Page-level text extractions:

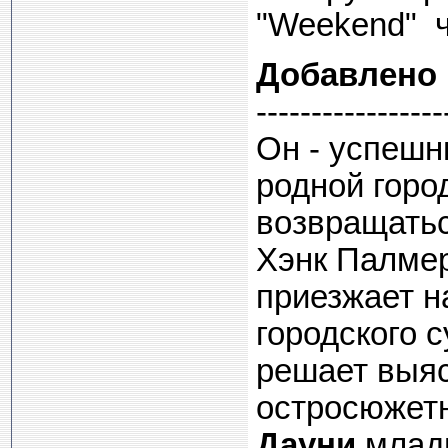
"Weekend" ч
Добавлено
-----------------
Он - успешн
родной горо
возвращатьс
Хэнк Палмер
приезжает на
городского 
решает выяс
остросюжет
Дауни
млад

**Task item**
A faithful copy of each entry is required, and no picture may be carried into it.

**Solution**
"Weekend" ч
Добавлено
-----------------
Он - успешн
родной горо
возвращатьс
Хэнк Палмер
приезжает на
городского 
решает выяс
остросюжет
Дауни
млад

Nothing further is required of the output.